SAN DIEGO — The Red Sox saw one of their free agent bullpen targets head to a rival Tuesday morning.
Righthander Tommy Kahnle reached a two-year, $11.5 million agreement to return to the Yankees, with whom he pitched from 2017-20. The Red Sox were among several teams in advanced talks with the righthander. According to a major league source, the Sox had a two-year offer on the table before the reliever landed with the Yankees.
Kahnle, 33, pitched just 12⅔ innings in 2022. But after he was sidelined for four months from mid-May through mid-September with a bone bruise in his elbow, the righthander was dominant down the stretch, finishing the year by allowing one run over 8⅔ innings with nine strikeouts and one walk for the Dodgers. Kahnle, who missed nearly all of 2020 and the entirety of the 2021 season because of Tommy John surgery, featured his excellent 90-miles-per-hour changeup as his primary pitch, throwing it an incredible 83 percent of the time in September, while sitting at 95-96 m.p.h. with his four-seam fastball.
The Red Sox bullpen had a 4.59 ERA last year, producing a mandate for change. While the Sox already have signed lefthander Joely Rodríguez to a one-year, $2 million deal that includes a team option and reached agreement with righthander Chris Martin on a two-year deal worth a reported $17.5 million, they are hoping to continue bolstering their relief group.

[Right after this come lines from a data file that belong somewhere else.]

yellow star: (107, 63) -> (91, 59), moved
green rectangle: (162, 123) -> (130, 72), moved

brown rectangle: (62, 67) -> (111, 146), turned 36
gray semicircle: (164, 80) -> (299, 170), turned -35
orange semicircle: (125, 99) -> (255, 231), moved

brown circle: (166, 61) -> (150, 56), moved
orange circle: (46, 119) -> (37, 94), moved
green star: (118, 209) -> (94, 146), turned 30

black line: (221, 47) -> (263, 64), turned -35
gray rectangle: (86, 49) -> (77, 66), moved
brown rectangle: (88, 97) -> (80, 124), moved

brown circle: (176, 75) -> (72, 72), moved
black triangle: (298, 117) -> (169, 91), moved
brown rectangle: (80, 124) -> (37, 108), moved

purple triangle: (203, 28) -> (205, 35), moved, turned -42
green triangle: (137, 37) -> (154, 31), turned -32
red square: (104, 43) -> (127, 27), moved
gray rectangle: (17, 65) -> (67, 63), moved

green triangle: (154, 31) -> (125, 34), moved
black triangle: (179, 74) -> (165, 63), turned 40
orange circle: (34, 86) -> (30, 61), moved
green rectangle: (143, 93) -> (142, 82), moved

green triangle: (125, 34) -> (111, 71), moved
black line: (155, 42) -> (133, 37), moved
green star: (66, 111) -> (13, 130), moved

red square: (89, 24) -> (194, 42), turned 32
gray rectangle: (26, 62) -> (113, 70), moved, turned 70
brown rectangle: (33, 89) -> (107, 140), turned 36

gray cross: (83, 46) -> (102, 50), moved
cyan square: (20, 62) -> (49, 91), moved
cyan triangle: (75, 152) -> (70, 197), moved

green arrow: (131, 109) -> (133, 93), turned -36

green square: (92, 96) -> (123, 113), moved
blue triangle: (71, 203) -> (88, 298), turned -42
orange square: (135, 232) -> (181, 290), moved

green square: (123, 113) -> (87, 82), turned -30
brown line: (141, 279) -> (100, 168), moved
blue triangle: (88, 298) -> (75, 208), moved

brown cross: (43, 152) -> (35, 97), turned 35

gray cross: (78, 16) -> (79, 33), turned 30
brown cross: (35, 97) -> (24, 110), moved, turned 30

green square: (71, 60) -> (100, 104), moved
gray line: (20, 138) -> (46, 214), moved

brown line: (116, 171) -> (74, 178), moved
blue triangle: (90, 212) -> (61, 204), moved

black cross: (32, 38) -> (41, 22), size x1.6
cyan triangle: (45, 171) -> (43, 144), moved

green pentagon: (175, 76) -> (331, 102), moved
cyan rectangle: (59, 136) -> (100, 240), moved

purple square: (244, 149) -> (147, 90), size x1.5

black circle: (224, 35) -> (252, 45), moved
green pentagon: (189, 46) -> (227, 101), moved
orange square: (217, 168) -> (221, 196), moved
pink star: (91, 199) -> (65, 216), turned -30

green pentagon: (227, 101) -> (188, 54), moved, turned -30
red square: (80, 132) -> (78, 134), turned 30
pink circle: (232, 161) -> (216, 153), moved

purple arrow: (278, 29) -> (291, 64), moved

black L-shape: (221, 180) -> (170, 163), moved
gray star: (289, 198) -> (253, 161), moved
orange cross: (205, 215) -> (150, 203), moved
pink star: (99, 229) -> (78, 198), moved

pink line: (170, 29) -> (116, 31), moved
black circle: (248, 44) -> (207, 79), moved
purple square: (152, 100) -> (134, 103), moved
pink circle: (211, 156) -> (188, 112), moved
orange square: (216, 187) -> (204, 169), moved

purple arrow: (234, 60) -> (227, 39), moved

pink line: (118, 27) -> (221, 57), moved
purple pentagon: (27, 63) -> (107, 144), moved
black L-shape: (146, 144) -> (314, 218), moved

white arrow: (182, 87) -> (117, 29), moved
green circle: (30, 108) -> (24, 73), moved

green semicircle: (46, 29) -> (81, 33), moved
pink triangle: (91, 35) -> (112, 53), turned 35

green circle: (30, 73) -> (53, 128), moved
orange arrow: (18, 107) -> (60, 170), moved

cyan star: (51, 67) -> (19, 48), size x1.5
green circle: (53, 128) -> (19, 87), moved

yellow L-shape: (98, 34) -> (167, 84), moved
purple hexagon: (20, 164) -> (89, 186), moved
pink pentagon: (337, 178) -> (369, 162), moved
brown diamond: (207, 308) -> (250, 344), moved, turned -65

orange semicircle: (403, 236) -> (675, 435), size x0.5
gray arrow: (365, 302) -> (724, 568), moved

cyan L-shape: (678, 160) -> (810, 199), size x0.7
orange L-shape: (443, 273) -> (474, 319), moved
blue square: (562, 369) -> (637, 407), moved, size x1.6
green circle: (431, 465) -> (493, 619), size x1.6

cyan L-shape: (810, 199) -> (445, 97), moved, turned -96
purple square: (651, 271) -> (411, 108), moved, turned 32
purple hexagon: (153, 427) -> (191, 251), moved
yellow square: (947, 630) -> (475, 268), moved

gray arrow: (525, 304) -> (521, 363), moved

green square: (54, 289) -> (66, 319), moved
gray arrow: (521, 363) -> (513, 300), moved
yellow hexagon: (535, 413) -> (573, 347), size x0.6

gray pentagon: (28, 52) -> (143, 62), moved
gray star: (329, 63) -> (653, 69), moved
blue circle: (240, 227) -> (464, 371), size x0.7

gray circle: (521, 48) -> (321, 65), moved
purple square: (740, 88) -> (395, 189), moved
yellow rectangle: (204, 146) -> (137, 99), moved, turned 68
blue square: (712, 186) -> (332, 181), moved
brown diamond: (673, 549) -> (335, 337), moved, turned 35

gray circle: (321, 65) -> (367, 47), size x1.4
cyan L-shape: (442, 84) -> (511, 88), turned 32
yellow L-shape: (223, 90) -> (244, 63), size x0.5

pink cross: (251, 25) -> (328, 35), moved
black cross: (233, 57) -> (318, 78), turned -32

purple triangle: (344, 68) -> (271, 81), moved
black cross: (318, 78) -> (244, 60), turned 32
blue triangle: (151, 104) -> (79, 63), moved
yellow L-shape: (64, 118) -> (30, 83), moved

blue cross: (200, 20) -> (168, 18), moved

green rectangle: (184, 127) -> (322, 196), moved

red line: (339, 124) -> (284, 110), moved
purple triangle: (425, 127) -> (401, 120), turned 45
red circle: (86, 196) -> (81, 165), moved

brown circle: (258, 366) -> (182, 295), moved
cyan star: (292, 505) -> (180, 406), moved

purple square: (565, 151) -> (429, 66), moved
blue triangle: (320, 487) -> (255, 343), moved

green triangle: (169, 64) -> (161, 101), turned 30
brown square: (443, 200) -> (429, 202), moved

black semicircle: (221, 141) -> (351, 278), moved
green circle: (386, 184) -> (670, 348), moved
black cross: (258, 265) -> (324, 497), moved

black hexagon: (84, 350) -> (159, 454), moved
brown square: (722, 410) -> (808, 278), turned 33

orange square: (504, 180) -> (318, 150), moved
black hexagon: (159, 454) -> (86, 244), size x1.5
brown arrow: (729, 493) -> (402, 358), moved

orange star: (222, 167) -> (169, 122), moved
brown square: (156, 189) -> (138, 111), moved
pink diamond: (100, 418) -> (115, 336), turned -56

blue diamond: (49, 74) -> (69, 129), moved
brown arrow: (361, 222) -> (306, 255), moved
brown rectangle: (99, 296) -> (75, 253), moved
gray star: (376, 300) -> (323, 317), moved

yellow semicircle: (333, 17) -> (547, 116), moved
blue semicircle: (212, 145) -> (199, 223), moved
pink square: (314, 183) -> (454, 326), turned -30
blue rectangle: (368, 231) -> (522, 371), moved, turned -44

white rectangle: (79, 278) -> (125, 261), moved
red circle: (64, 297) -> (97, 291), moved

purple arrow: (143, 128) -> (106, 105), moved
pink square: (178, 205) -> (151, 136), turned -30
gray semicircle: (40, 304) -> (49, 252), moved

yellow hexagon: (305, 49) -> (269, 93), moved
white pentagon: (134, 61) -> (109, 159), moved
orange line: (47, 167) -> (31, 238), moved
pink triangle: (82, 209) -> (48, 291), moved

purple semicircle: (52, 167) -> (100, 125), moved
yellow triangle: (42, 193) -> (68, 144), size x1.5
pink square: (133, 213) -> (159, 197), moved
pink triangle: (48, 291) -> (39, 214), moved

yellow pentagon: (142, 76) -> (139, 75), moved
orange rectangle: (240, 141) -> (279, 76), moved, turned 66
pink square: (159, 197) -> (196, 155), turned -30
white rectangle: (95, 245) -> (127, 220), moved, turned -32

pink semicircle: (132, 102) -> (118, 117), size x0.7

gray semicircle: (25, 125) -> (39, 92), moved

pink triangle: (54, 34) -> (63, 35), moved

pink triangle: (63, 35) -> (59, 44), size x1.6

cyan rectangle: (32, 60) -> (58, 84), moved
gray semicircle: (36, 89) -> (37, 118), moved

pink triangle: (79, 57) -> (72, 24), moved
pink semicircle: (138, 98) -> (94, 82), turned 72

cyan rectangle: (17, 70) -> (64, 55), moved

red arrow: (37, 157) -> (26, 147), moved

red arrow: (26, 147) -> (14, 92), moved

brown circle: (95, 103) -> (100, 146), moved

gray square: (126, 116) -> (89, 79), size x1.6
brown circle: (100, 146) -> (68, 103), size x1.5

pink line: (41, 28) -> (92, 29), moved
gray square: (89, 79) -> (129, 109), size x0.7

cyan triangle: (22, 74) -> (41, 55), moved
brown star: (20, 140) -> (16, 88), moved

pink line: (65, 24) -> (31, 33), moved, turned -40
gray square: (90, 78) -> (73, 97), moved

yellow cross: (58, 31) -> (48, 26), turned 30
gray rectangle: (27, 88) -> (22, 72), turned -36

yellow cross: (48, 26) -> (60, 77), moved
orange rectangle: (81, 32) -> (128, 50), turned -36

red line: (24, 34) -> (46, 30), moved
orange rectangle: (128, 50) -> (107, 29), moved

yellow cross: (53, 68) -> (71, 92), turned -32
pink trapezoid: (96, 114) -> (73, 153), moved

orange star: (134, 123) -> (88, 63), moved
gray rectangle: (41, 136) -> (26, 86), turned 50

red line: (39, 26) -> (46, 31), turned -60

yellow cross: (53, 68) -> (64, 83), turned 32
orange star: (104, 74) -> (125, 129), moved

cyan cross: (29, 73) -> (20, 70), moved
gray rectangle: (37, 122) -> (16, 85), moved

“We came into this offseason on the pitching side of things wanting to add multiple arms to the bullpen, hopefully at least three, maybe more if we see the opportunity is there,” chief baseball officer Chaim Bloom said on Monday at the Winter Meetings. “That was something we wanted to prioritize, targeting specific relievers we like, that we think will help us win games and bring ingredients that help the puzzle fit. It’s obviously an area we struggled in ‘22.
“A big part of the improvement we’re hoping to see has to come from getting more out of guys that are here and helping them reach their ceilings. That can really take us to the next level, but we also felt we couldn’t sit on our hands with the group we had. We had to go out and add to it and we’re in the middle of doing that.”
Kahnle would have represented a third step in that process. Instead, the Sox will now turn to other targets.